Filter the entries for the word "Both". Copy each line in which it occurs.
※
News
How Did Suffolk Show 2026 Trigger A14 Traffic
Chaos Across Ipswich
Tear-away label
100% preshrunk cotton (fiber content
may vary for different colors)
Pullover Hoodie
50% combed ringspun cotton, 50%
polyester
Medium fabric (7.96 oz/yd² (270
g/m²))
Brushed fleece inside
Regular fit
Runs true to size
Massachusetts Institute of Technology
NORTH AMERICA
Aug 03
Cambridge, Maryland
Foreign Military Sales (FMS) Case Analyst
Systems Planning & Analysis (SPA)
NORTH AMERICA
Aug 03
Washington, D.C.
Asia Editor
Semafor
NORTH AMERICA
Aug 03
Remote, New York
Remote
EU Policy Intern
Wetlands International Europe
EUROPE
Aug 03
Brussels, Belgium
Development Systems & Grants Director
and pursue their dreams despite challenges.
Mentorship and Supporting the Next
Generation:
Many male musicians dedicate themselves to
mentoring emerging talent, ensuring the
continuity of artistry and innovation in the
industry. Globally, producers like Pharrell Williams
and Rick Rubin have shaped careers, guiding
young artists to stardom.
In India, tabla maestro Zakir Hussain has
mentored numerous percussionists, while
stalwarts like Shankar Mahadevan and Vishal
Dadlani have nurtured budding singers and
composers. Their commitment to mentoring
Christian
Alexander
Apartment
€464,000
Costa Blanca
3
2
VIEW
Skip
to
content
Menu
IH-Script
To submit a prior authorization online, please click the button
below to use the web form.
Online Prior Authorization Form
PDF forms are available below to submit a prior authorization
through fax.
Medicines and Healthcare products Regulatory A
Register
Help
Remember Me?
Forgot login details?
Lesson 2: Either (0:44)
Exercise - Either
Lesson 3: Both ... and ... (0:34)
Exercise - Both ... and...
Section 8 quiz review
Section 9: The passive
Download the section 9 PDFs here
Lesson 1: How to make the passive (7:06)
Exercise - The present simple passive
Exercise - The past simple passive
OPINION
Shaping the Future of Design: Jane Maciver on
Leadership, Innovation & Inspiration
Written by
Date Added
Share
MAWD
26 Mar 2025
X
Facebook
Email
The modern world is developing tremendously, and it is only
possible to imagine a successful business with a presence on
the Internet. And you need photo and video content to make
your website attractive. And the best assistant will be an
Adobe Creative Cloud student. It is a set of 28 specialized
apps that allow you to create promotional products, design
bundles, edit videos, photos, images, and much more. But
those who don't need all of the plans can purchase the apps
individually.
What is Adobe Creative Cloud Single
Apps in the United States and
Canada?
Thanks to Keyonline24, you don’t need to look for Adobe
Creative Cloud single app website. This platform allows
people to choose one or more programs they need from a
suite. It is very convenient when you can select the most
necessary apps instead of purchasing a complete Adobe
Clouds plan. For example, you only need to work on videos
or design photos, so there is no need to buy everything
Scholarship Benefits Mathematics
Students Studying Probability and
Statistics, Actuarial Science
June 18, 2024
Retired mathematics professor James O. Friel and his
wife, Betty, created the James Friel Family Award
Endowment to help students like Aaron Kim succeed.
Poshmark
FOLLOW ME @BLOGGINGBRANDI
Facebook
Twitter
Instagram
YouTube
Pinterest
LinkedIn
※
• OUTPUT BELOW:
Lesson 3: Both ... and ... (0:34)
Exercise - Both ... and...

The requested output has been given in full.